Cognitive behavioral intervention helped reduce pain in hemodialysis patients
A 24-week training intervention on pain coping skills, consisting of 12 weekly coach-led sessions via video or telephone conferencing followed by 12 weeks of daily interactive voice response sessions, led to modest reductions on measures of pain interference, a trial found.
A cognitive behavioral intervention modestly improved pain interference and other pain-associated outcomes among people with kidney failure receiving maintenance hemodialysis, a clinical trial found.
Investigators randomized 643 participants (mean age, 60.3 years; 44.8% female) at 16 academic centers and 103 outpatient dialysis facilities to receive training on pain coping skills or usual care (no trial-driven pain intervention). All participants were adults undergoing maintenance hemodialysis and experiencing chronic pain. The 36-week trial began in January 2021, and follow-up ended in December 2023. The intervention consisted of 12 weekly coach-led sessions via video or telephone conferencing, followed by 12 weeks of daily interactive voice response sessions. The primary outcome was pain interference measured with the Brief Pain Inventory Interference subscale, with higher scores indicating more pain interference. Pain intensity, pain catastrophizing, quality of life, depression, and anxiety were secondary outcomes. Findings were published by JAMA Internal Medicine on Dec. 30, 2024.

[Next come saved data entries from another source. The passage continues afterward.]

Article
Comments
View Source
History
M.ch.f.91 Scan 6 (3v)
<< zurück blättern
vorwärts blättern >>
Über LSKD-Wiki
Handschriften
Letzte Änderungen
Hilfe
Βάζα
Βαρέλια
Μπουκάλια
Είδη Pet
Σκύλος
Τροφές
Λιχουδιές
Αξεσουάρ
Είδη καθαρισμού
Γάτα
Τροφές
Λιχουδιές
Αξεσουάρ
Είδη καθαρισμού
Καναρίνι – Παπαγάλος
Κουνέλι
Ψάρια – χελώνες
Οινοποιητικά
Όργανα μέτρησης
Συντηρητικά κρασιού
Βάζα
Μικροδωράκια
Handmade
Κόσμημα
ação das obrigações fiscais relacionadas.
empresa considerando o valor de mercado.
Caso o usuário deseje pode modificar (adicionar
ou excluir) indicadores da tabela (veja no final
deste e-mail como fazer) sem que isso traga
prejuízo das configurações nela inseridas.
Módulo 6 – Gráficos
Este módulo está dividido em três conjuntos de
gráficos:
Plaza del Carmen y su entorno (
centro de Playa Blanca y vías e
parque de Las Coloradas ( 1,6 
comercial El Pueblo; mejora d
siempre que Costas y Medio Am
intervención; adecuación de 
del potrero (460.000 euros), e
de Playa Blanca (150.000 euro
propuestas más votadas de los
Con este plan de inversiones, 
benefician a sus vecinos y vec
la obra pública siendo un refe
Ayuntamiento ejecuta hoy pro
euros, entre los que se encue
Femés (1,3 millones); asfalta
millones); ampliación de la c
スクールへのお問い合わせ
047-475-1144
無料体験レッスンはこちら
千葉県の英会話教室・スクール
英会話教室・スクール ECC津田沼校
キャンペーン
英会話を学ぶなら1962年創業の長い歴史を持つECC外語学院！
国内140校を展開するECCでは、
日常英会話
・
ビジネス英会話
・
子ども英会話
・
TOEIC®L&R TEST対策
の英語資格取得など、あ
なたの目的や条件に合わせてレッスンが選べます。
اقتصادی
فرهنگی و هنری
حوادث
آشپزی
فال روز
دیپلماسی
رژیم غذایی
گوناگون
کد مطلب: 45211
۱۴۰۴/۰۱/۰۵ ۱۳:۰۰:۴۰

A total of 319 patients were assigned to the training and 324 to usual care. After 12 weeks, the intervention group had a larger reduction in the pain interference score than the usual care group (between-group difference, −0.49 [95% CI, −0.85 to −0.12]; P=0.009). Results were consistent at week 24 (between-group difference, −0.48; 95% CI, −0.86 to −0.11) but diminished at week 36 (between-group difference, −0.34; 95% CI, −0.72 to 0.04). At 12 weeks, 50.9% of patients in the training group had at least a one-point drop in the interference score, compared with 36.6% of patients in the usual care group (odds ratio, 1.79; 95% CI, 1.28 to 2.49). At 24 weeks, the percentages were 55% and 42.8%, respectively (odds ratio, 1.59; 95% CI, 1.13 to 2.24). Favorable changes in pain intensity, quality of life, depression, and anxiety at weeks 12 and/or 24, as well as for pain catastrophizing at weeks 24 and 36, were seen in the group that got training.
Limitations include that patient-reported outcomes were not collected from around 10% of participants at week 12 and around 20% of participants at later time points, in large part because of participant death. The researchers also noted that they did not incorporate a cost-effectiveness analysis into the trial.
“While the effect on the overall cohort was of modest magnitude, the intervention resulted in a clinically meaningful improvement in pain interference for a substantial proportion of participants,” the authors wrote. “Centrally administered [pain coping skills training] may provide a low-risk, scalable approach for people with dialysis-dependent kidney failure, a population with limited options for managing pain.”